◆ **REQUIRED ACTION**: All that is asked is a faithful reproduction of the entries.

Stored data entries
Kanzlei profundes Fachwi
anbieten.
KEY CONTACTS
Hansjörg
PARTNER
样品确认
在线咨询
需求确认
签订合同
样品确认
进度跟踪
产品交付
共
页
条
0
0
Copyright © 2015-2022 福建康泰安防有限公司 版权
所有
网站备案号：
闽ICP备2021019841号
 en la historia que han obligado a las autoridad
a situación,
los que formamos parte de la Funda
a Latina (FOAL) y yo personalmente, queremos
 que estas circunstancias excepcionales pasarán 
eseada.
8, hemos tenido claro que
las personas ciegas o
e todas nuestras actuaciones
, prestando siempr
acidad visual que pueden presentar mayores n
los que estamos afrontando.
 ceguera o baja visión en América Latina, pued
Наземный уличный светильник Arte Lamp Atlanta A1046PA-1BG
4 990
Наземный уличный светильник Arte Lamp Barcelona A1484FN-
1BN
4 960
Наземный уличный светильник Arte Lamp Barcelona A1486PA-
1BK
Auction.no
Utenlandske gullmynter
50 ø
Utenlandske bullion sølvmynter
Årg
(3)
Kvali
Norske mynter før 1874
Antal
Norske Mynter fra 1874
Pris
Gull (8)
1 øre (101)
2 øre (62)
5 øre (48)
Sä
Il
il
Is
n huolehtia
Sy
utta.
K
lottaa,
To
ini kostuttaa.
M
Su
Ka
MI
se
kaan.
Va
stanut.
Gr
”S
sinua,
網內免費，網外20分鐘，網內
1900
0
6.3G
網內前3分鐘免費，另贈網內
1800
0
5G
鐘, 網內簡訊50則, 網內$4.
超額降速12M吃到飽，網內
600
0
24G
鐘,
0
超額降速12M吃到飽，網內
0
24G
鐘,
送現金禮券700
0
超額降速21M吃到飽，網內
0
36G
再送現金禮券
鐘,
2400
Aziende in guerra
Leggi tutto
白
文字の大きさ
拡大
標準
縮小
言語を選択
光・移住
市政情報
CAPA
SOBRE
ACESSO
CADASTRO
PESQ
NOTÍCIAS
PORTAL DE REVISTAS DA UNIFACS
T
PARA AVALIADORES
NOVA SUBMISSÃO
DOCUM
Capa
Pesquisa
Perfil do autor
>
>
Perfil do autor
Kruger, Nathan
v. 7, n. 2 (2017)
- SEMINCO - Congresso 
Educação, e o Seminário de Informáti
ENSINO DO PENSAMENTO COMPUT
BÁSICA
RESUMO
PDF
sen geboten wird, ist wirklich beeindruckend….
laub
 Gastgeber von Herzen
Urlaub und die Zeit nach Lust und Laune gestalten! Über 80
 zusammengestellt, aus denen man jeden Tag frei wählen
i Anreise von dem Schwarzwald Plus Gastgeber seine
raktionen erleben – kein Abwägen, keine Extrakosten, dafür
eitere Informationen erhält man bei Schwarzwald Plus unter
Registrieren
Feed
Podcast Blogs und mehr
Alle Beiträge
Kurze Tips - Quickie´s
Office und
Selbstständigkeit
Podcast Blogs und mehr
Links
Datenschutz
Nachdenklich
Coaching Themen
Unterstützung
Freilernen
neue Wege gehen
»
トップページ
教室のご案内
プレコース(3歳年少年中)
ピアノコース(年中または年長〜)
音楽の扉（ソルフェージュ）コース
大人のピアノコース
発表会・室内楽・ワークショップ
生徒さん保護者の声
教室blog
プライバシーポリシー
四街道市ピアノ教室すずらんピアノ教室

◆ **EXPECTED OUTPUT**:
Kanzlei profundes Fachwi
anbieten.
KEY CONTACTS
Hansjörg
PARTNER
样品确认
在线咨询
需求确认
签订合同
样品确认
进度跟踪
产品交付
共
页
条
0
0
Copyright © 2015-2022 福建康泰安防有限公司 版权
所有
网站备案号：
闽ICP备2021019841号
 en la historia que han obligado a las autoridad
a situación,
los que formamos parte de la Funda
a Latina (FOAL) y yo personalmente, queremos
 que estas circunstancias excepcionales pasarán 
eseada.
8, hemos tenido claro que
las personas ciegas o
e todas nuestras actuaciones
, prestando siempr
acidad visual que pueden presentar mayores n
los que estamos afrontando.
 ceguera o baja visión en América Latina, pued
Наземный уличный светильник Arte Lamp Atlanta A1046PA-1BG
4 990
Наземный уличный светильник Arte Lamp Barcelona A1484FN-
1BN
4 960
Наземный уличный светильник Arte Lamp Barcelona A1486PA-
1BK
Auction.no
Utenlandske gullmynter
50 ø
Utenlandske bullion sølvmynter
Årg
(3)
Kvali
Norske mynter før 1874
Antal
Norske Mynter fra 1874
Pris
Gull (8)
1 øre (101)
2 øre (62)
5 øre (48)
Sä
Il
il
Is
n huolehtia
Sy
utta.
K
lottaa,
To
ini kostuttaa.
M
Su
Ka
MI
se
kaan.
Va
stanut.
Gr
”S
sinua,
網內免費，網外20分鐘，網內
1900
0
6.3G
網內前3分鐘免費，另贈網內
1800
0
5G
鐘, 網內簡訊50則, 網內$4.
超額降速12M吃到飽，網內
600
0
24G
鐘,
0
超額降速12M吃到飽，網內
0
24G
鐘,
送現金禮券700
0
超額降速21M吃到飽，網內
0
36G
再送現金禮券
鐘,
2400
Aziende in guerra
Leggi tutto
白
文字の大きさ
拡大
標準
縮小
言語を選択
光・移住
市政情報
CAPA
SOBRE
ACESSO
CADASTRO
PESQ
NOTÍCIAS
PORTAL DE REVISTAS DA UNIFACS
T
PARA AVALIADORES
NOVA SUBMISSÃO
DOCUM
Capa
Pesquisa
Perfil do autor
>
>
Perfil do autor
Kruger, Nathan
v. 7, n. 2 (2017)
- SEMINCO - Congresso 
Educação, e o Seminário de Informáti
ENSINO DO PENSAMENTO COMPUT
BÁSICA
RESUMO
PDF
sen geboten wird, ist wirklich beeindruckend….
laub
 Gastgeber von Herzen
Urlaub und die Zeit nach Lust und Laune gestalten! Über 80
 zusammengestellt, aus denen man jeden Tag frei wählen
i Anreise von dem Schwarzwald Plus Gastgeber seine
raktionen erleben – kein Abwägen, keine Extrakosten, dafür
eitere Informationen erhält man bei Schwarzwald Plus unter
Registrieren
Feed
Podcast Blogs und mehr
Alle Beiträge
Kurze Tips - Quickie´s
Office und
Selbstständigkeit
Podcast Blogs und mehr
Links
Datenschutz
Nachdenklich
Coaching Themen
Unterstützung
Freilernen
neue Wege gehen
»
トップページ
教室のご案内
プレコース(3歳年少年中)
ピアノコース(年中または年長〜)
音楽の扉（ソルフェージュ）コース
大人のピアノコース
発表会・室内楽・ワークショップ
生徒さん保護者の声
教室blog
プライバシーポリシー
四街道市ピアノ教室すずらんピアノ教室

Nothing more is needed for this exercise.